WORK TO COMPLETE
Although the records include pictures, print only the rest, exactly as written.

-*-*-

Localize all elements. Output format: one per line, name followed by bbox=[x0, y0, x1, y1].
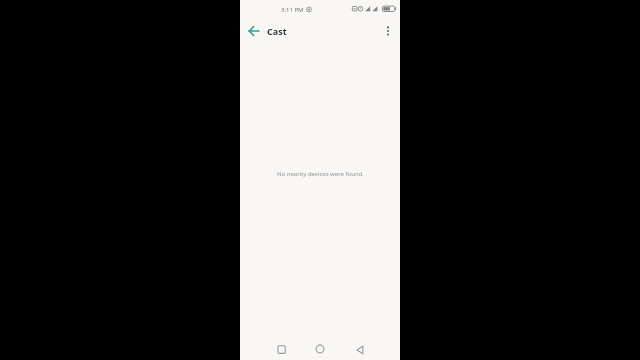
staticText: Cast bbox=[267, 25, 287, 37]
button[interactable] bbox=[350, 340, 370, 360]
button[interactable] bbox=[310, 339, 330, 359]
staticText: 3:11 PM bbox=[281, 6, 304, 14]
staticText: No nearby devices were found. bbox=[277, 170, 364, 178]
button[interactable] bbox=[378, 21, 398, 41]
button[interactable] bbox=[271, 339, 291, 359]
button[interactable] bbox=[244, 21, 264, 41]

-*-*-

ANSWER SPACE
Localize all elements. Output format: one per line, name followed by bbox=[x0, y0, x1, y1].
staticText: Cast bbox=[267, 25, 287, 37]
button[interactable] bbox=[350, 340, 370, 360]
button[interactable] bbox=[310, 339, 330, 359]
staticText: 3:11 PM bbox=[281, 6, 304, 14]
staticText: No nearby devices were found. bbox=[277, 170, 364, 178]
button[interactable] bbox=[378, 21, 398, 41]
button[interactable] bbox=[271, 339, 291, 359]
button[interactable] bbox=[244, 21, 264, 41]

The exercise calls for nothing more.